“Imagine a luxury liner sinking into artic waters with too few lifeboats for its passengers. Who would get those seats?
“When the Titanic sank on April 15, 1912, the answer was obvious: women and children had first priority. Why was this? Certainly, the male passengers could have over-powered most of the women and saved their own lives. What kept them from doing so?”
The answer is chivalry, which is a form of manliness. I can’t help thinking that the parade of retired generals criticizing the conduct of the Iraq war is another symptom of the decline of manliness.
Here is part of historian Victor Davis Hanson’s description of this phenomenon:
“Currently, there are many retired generals appearing in frenetic fashion on television.

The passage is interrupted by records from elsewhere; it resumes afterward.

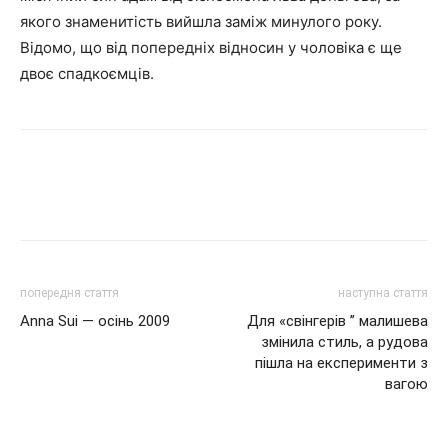
якого знаменитість вийшла заміж минулого року.
Відомо, що від попередніх відносин у чоловіка є ще
двоє спадкоємців.
попередня стаття
наступна стаття
Anna Sui — осінь 2009
Для «свінгерів ” малишева
змінила стиль, а рудова
пішла на експерименти з
вагою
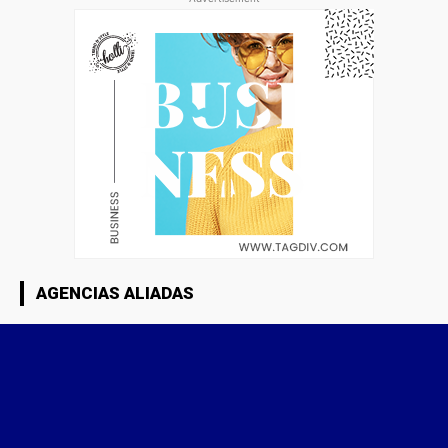
AGENCIAS ALIADAS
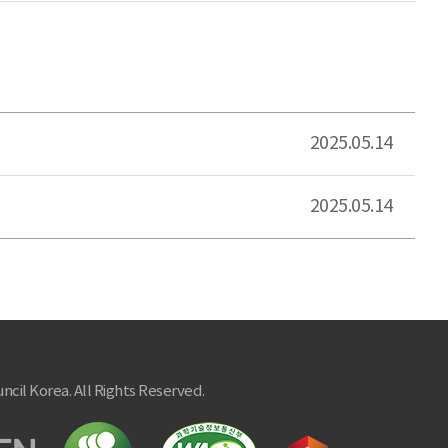
2025.05.14
2025.05.14
ncil Korea. All Rights Reserved.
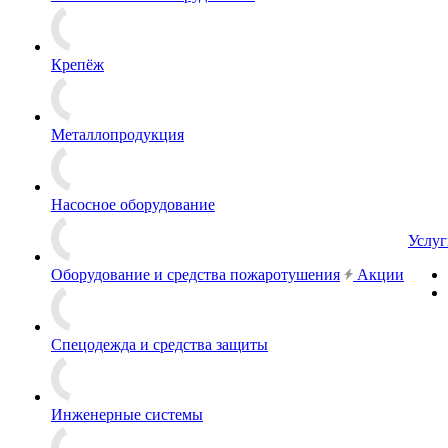
Крепёж
Металлопродукция
Насосное оборудование
Услуг
Оборудование и средства пожаротушения
Акции
Спецодежда и средства защиты
Инженерные системы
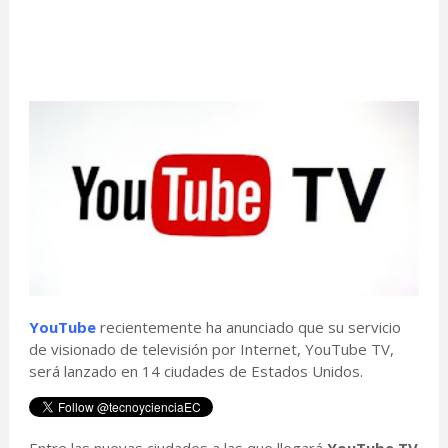
YouTube
recientemente ha anunciado que su servicio
de visionado de televisión por Internet, YouTube TV,
será lanzado en 14 ciudades de Estados Unidos.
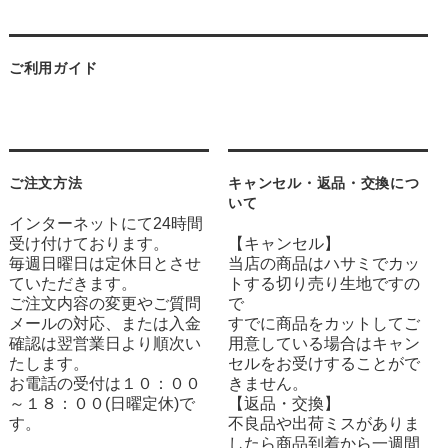
ご利用ガイド
ご注文方法
キャンセル・返品・交換につ
いて
インターネットにて24時間
受け付けております。
【キャンセル】
毎週日曜日は定休日とさせ
当店の商品はハサミでカッ
ていただきます。
トする切り売り生地ですの
ご注文内容の変更やご質問
で
メールの対応、または入金
すでに商品をカットしてご
確認は翌営業日より順次い
用意している場合はキャン
たします。
セルをお受けすることがで
お電話の受付は１０：００
きません。
～１８：００(日曜定休)で
【返品・交換】
す。
不良品や出荷ミスがありま
したら商品到着から一週間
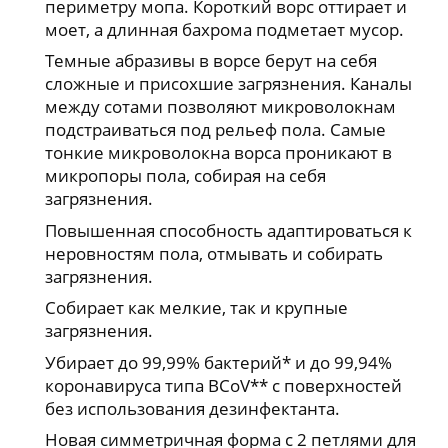
периметру мопа. Короткий ворс оттирает и
моет, а длинная бахрома подметает мусор.
Темные абразивы в ворсе берут на себя
сложные и присохшие загрязнения. Каналы
между сотами позволяют микроволокнам
подстраиваться под рельеф пола. Самые
тонкие микроволокна ворса проникают в
микропоры пола, собирая на себя
загрязнения.
Повышенная способность адаптироваться к
неровностям пола, отмывать и собирать
загрязнения.
Собирает как мелкие, так и крупные
загрязнения.
Убирает до 99,99% бактерий* и до 99,94%
коронавируса типа BCoV** с поверхностей
без использования дезинфектанта.
Новая симметричная форма с 2 петлями для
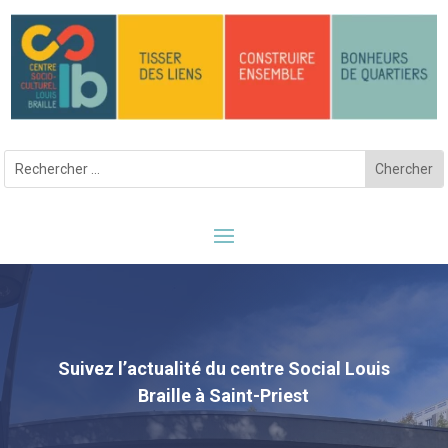
Suivez l’actualité du centre Social Louis
Braille à Saint-Priest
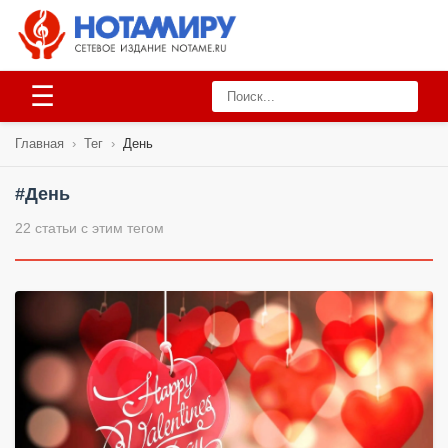
☰
Главная
›
Тег
›
День
#День
22 статьи с этим тегом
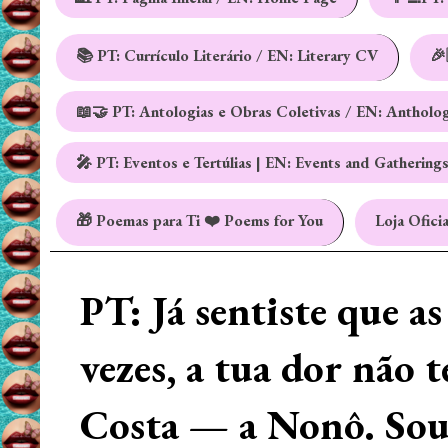
📚 PT: Currículo Literário / EN: Literary CV
🎉
📖🤝 PT: Antologias e Obras Coletivas / EN: Antholo
🎤 PT: Eventos e Tertúlias | EN: Events and Gathering
🎁 Poemas para Ti ❤️ Poems for You
Loja Oficia
PT: Já sentiste que a
vezes, a tua dor não 
Costa — a Nonô. Sou 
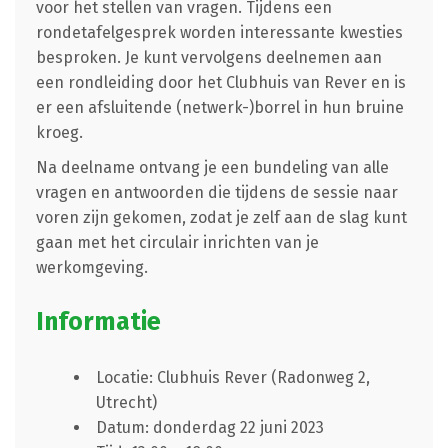
voor het stellen van vragen. Tijdens een
rondetafelgesprek worden interessante kwesties
besproken. Je kunt vervolgens deelnemen aan
een rondleiding door het Clubhuis van Rever en is
er een afsluitende (netwerk-)borrel in hun bruine
kroeg.
Na deelname ontvang je een bundeling van alle
vragen en antwoorden die tijdens de sessie naar
voren zijn gekomen, zodat je zelf aan de slag kunt
gaan met het circulair inrichten van je
werkomgeving.
Informatie
Locatie: Clubhuis Rever (Radonweg 2,
Utrecht)
Datum: donderdag 22 juni 2023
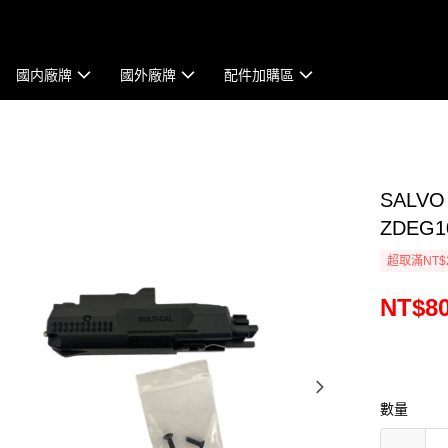
國内廠牌
國外廠牌
配件加購區
SALV
ZDEG1
超取滿NT$
NT$8
數量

Sometimes they hype their recent books, or, as during the three-week war, offer sharp interviews about our supposed strategic and operational blunders in Iraq – imperial hubris, too few troops, wrong war, wrong place, and other assorted lapses.
“Apart from the ethical questions involved in promoting a book or showcasing a media appearance during a time of war by offering an “inside” view unknown to others of the supposedly culpable administration of the military, what is striking is the empty nature of these controversies rehashed ad nauseam.
“Imagine that, as we crossed the Rhine, retired World War II officers were still harping, in March, 1945, about who was responsible months during Operation Cobra for the accidental B-17 bombing, killing, and wounding of hundreds of American soldiers and the death of Lt. Gen. Leslie McNair; or, in the midst of Matthew Ridgeway’s Korean counteroffensives, we were still bickering over MacArthur’s disastrous intelligence lapses about Chinese intervention that caused thousands of casualties. Did the opponents of daylight bombing over Europe in 1943 still damn the theories of old Billy Mitchell, or press on to find a way to hit Nazi Germany hard by late 1944?”